Amazon.com is one of the most peculiar publicly traded companies in America. Despite the fact that it's more than two decades old, is the second largest retailer in the world's largest economy, and is the 25th largest company on the S&P 500 by market capitalization, it still doesn't earn a meaningful profit.
In its latest quarter, covering the three months ended Sept. 30, Amazon reported a net loss of $437 million. Meanwhile, its top-line revenue grew by an impressive 20%, to $20.58 billion, during the same period last year in which net sales were $17.09 billion.
But far from serving as evidence of Amazon's lack of profitability, these numbers reveal an important lesson about using the income statement to analyze a growing company that's focused on maximizing long-term shareholder value.

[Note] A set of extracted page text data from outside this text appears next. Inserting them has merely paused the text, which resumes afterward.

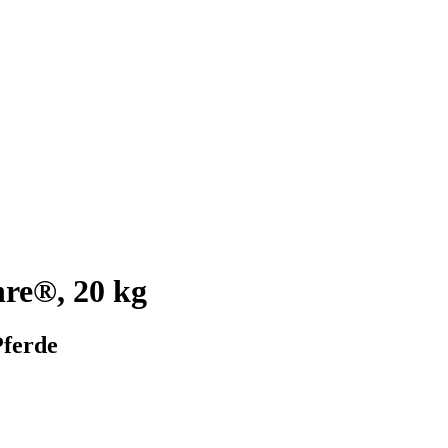
hre®, 20 kg
Pferde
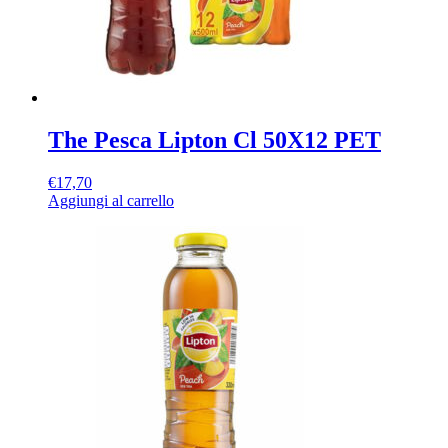
The Pesca Lipton Cl 50X12 PET
€
17,70
Aggiungi al carrello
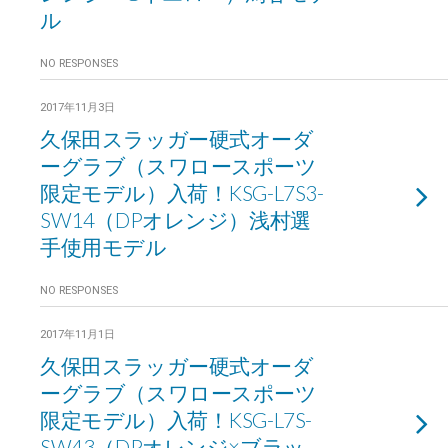
ル
NO RESPONSES
2017年11月3日
久保田スラッガー硬式オーダ
ーグラブ（スワロースポーツ
限定モデル）入荷！KSG-L7S3-
SW14（DPオレンジ）浅村選
手使用モデル
NO RESPONSES
2017年11月1日
久保田スラッガー硬式オーダ
ーグラブ（スワロースポーツ
限定モデル）入荷！KSG-L7S-
SW43（DPオレンジ×ブラッ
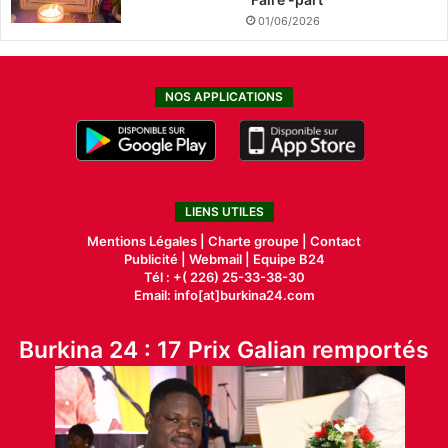
01/06/2026
NOS APPLICATIONS
LIENS UTILES
Mentions Légales |
Charte groupe |
Contact
Publicité
|
Webmail |
Equipe B24
Tél : +( 226) 25-33-38-30
Email: info[at]burkina24.com
Burkina 24 : 17 Prix Galian remportés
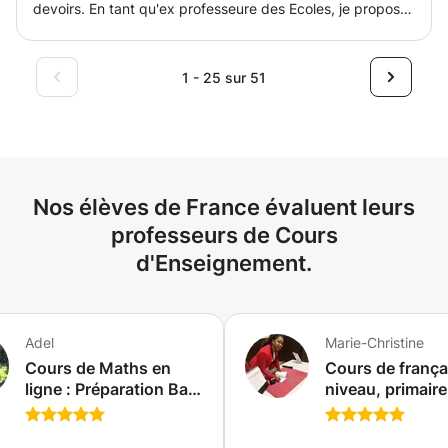
devoirs. En tant qu'ex professeure des Ecoles, je propose
mon aide à tous les niveaux du Primaire et en Français
pour le collège (autres matières envisageables). J'ai
travaillé en Rased auprès d'élèves en difficultés.
1 - 25 sur 51
Nos élèves de France évaluent leurs
professeurs de Cours
d'Enseignement.
Adel
Marie-Christine
Cours de Maths en
Cours de français tout
ligne : Préparation Bac
niveau, primaire
2024 ( google meet )
secondaire,
(Dubaï)
universitaire, sa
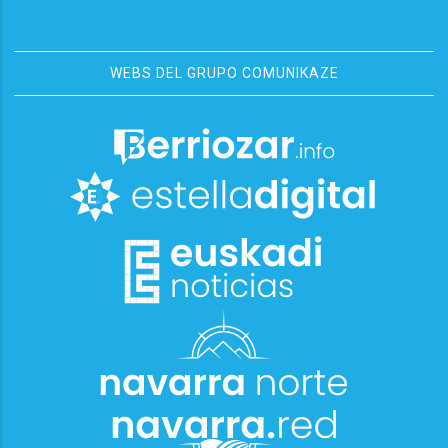
WEBS DEL GRUPO COMUNIKAZE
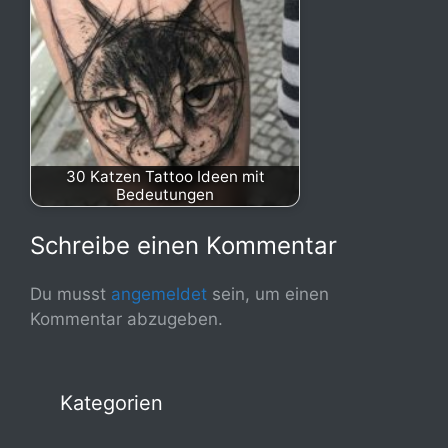
30 Katzen Tattoo Ideen mit
Bedeutungen
Schreibe einen Kommentar
Du musst
angemeldet
sein, um einen
Kommentar abzugeben.
Kategorien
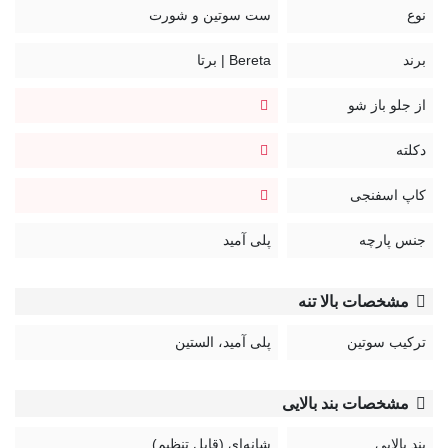
نوع
ست سوتین و شورت
بند سوتین قابل تنظیم و غیر قابل جدا شدن
قزن سوتین: سه ردیف دو تایی
برند
Bereta | برتا
کد:
از جلو باز شو
2020SO
دکلته
کاپ اسفنجی
جنس پارچه
پلی آمید
مشخصات بالا تنه
ترکیب سوتین
پلی آمید، الستین
مشخصات بند بالایی
بند بالایی
شانه‌ای (قابل تنظیم)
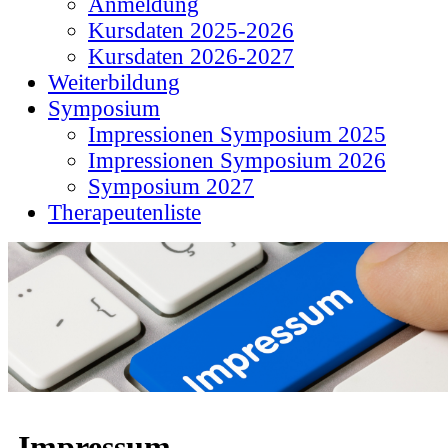
Anmeldung
Kursdaten 2025-2026
Kursdaten 2026-2027
Weiterbildung
Symposium
Impressionen Symposium 2025
Impressionen Symposium 2026
Symposium 2027
Therapeutenliste
Impressum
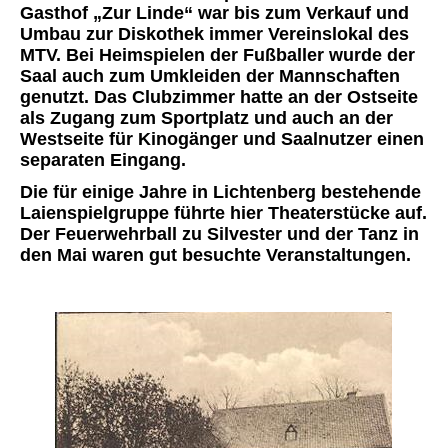
Gasthof „Zur Linde“ war bis zum Verkauf und
Umbau zur Diskothek immer Vereinslokal des
MTV. Bei Heimspielen der Fußballer wurde der
Saal auch zum Umkleiden der Mannschaften
genutzt. Das Clubzimmer hatte an der Ostseite
als Zugang zum Sportplatz und auch an der
Westseite für Kinogänger und Saalnutzer einen
separaten Eingang.
Die für einige Jahre in Lichtenberg bestehende
Laienspielgruppe führte hier Theaterstücke auf.
Der Feuerwehrball zu Silvester und der Tanz in
den Mai waren gut besuchte Veranstaltungen.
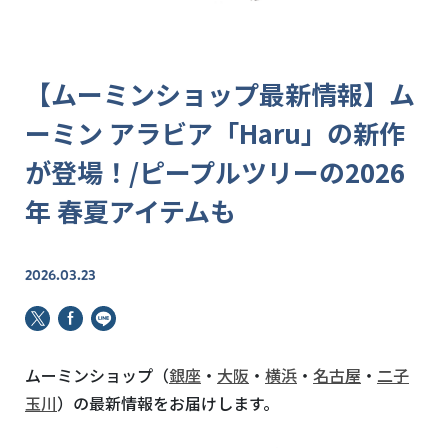
【ムーミンショップ最新情報】ム
ーミン アラビア「Haru」の新作
が登場！/ピープルツリーの2026
年 春夏アイテムも
2026.03.23
ムーミンショップ（
銀座
・
大阪
・
横浜
・
名古屋
・
二子
玉川
）の最新情報をお届けします。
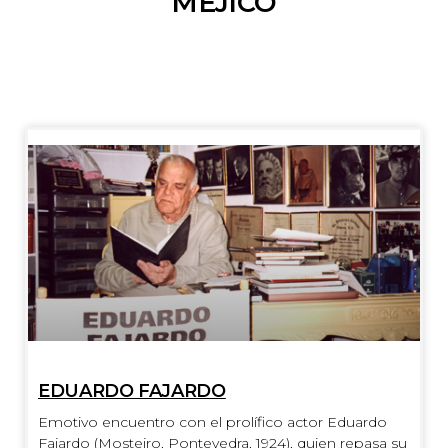
MÉJICO
EDUARDO FAJARDO
Emotivo encuentro con el prolífico actor Eduardo
Fajardo (Mosteiro, Pontevedra, 1924), quien repasa su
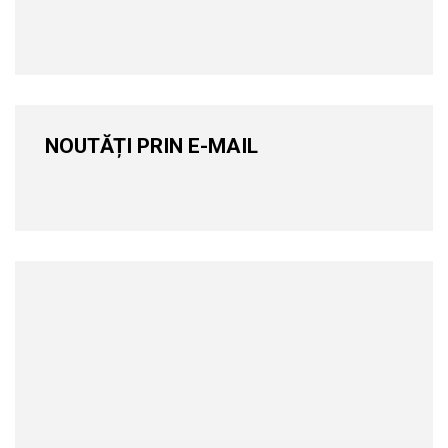
NOUTĂȚI PRIN E-MAIL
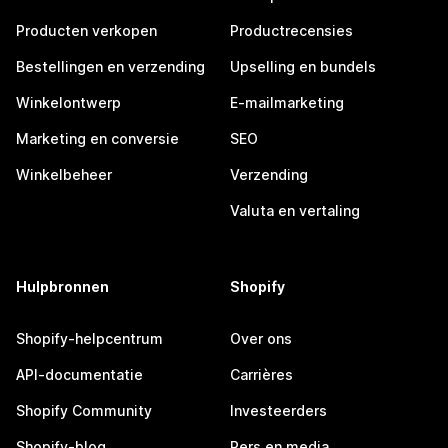
Producten verkopen
Productrecensies
Bestellingen en verzending
Upselling en bundels
Winkelontwerp
E-mailmarketing
Marketing en conversie
SEO
Winkelbeheer
Verzending
Valuta en vertaling
Hulpbronnen
Shopify
Shopify-helpcentrum
Over ons
API-documentatie
Carrières
Shopify Community
Investeerders
Shopify-blog
Pers en media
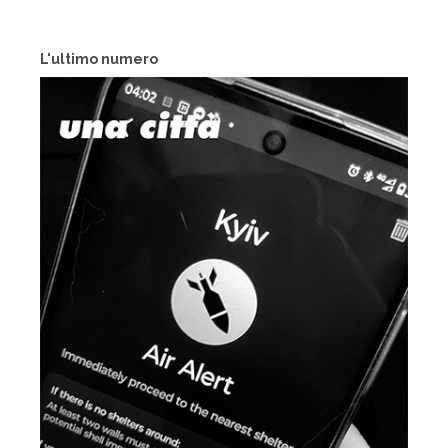
L'ultimo numero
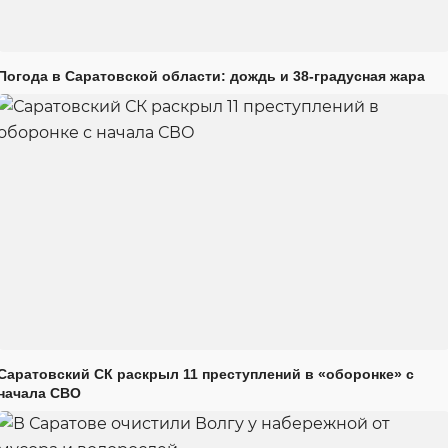
Погода в Саратовской области: дождь и 38-градусная жара
Саратовский СК раскрыл 11 преступлений в «оборонке» с
начала СВО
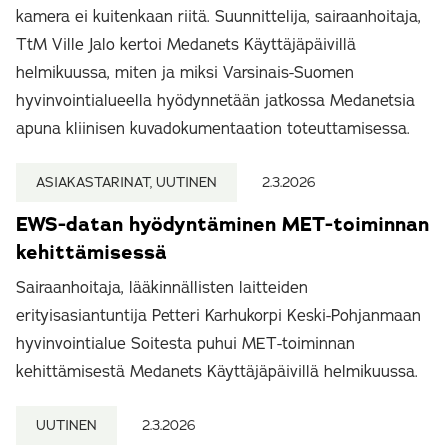
kamera ei kuitenkaan riitä. Suunnittelija, sairaanhoitaja,
TtM Ville Jalo kertoi Medanets Käyttäjäpäivillä
helmikuussa, miten ja miksi Varsinais-Suomen
hyvinvointialueella hyödynnetään jatkossa Medanetsia
apuna kliinisen kuvadokumentaation toteuttamisessa.
ASIAKASTARINAT, UUTINEN
2.3.2026
EWS-datan hyödyntäminen MET-toiminnan
kehittämisessä
Sairaanhoitaja, lääkinnällisten laitteiden
erityisasiantuntija Petteri Karhukorpi Keski-Pohjanmaan
hyvinvointialue Soitesta puhui MET-toiminnan
kehittämisestä Medanets Käyttäjäpäivillä helmikuussa.
UUTINEN
2.3.2026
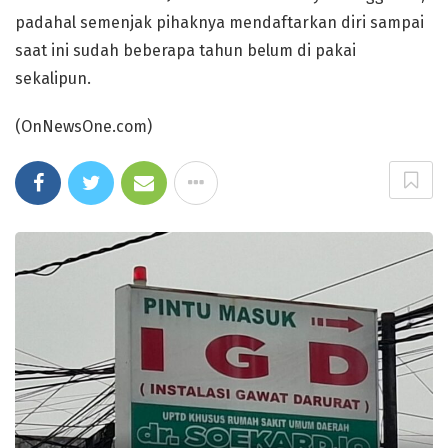
padahal semenjak pihaknya mendaftarkan diri sampai
saat ini sudah beberapa tahun belum di pakai
sekalipun.
(OnNewsOne.com)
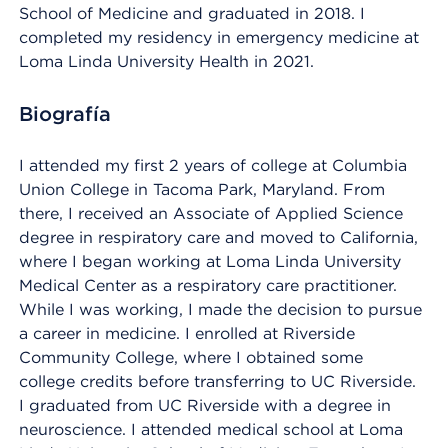
School of Medicine and graduated in 2018. I
completed my residency in emergency medicine at
Loma Linda University Health in 2021.
Biografía
I attended my first 2 years of college at Columbia
Union College in Tacoma Park, Maryland. From
there, I received an Associate of Applied Science
degree in respiratory care and moved to California,
where I began working at Loma Linda University
Medical Center as a respiratory care practitioner.
While I was working, I made the decision to pursue
a career in medicine. I enrolled at Riverside
Community College, where I obtained some
college credits before transferring to UC Riverside.
I graduated from UC Riverside with a degree in
neuroscience. I attended medical school at Loma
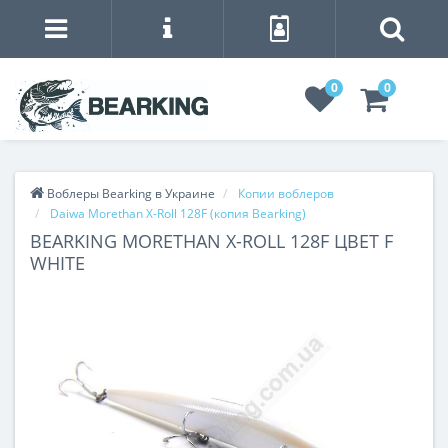
0
0
Воблеры Bearking в Украине
Копии воблеров
Daiwa Morethan X-Roll 128F (копия Bearking)
BEARKING MORETHAN X-ROLL 128F ЦВЕТ F
WHITE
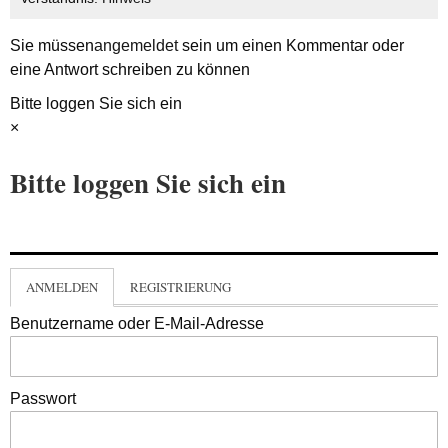
Sie müssen
angemeldet
sein um einen Kommentar oder
eine Antwort schreiben zu können
Bitte loggen Sie sich ein
×
Bitte loggen Sie sich ein
ANMELDEN
REGISTRIERUNG
Benutzername oder E-Mail-Adresse
Passwort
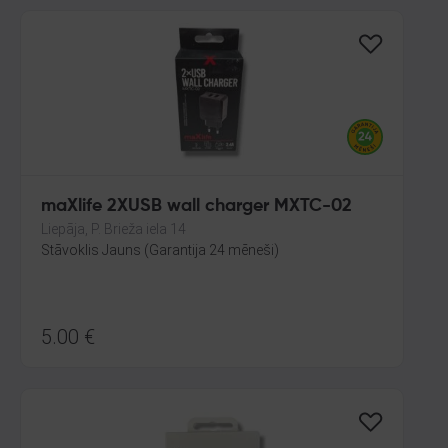
maXlife 2XUSB wall charger MXTC-02
Liepāja, P. Brieža iela 14
Stāvoklis Jauns (Garantija 24 mēneši)
5.00
€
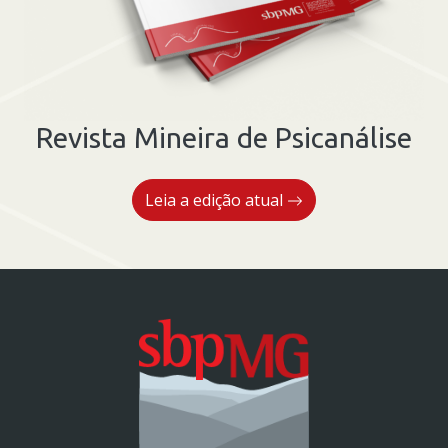
Revista Mineira de Psicanálise
Leia a edição atual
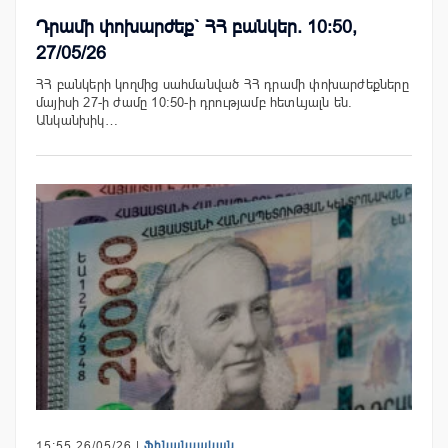
Դրամի փոխարժեք` ՀՀ բանկեր. 10:50,
27/05/26
ՀՀ բանկերի կողմից սահմանված ՀՀ դրամի փոխարժեքները
մայիսի 27-ի ժամը 10:50-ի դրությամբ հետևյալն են.
Անկանխիկ…
15:55 26/05/26 |
Ֆինանսական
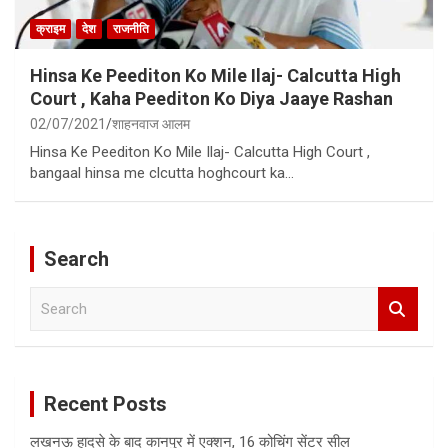
क्राइम
देश
राजनीति
Hinsa Ke Peediton Ko Mile Ilaj- Calcutta High
Court , Kaha Peediton Ko Diya Jaaye Rashan
02/07/2021
शाहनवाज आलम
Hinsa Ke Peediton Ko Mile Ilaj- Calcutta High Court ,
bangaal hinsa me clcutta hoghcourt ka…
Search
S
e
a
r
c
Recent Posts
h
लखनऊ हादसे के बाद कानपुर में एक्शन, 16 कोचिंग सेंटर सील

Indeed, a peek at Amazon's statement of cash flows reveals that it's not only generating billions of dollars in excess funds from its operations, but that it's using that cash to expand on a number of important fronts.
The income statement's infirmities
While the income statement is probably the most commonly cited financial report -- in part because the price-to-earnings ratio is the best-known valuation metric for common stocks -- it's actually the one that tells us the least about a company's underlying operations. It purports to communicate how much a business earned during a given stretch of time; however, its true purpose is to reconcile the change in a company's balance sheet between two accounting periods.
This creates problems when it comes to assessing a company's ability to generate economic earnings. Among other things, it mandates that a company record non-cash charges for things like depreciation and stock-based employee compensation, even though neither of these are expenses in the traditional sense of the term. It also allows a company to record things as revenue and expenses in certain periods, even if they didn't actually receive or distribute any funds in those periods -- thus, the accounts payable and accounts receivable line items on the balance sheet.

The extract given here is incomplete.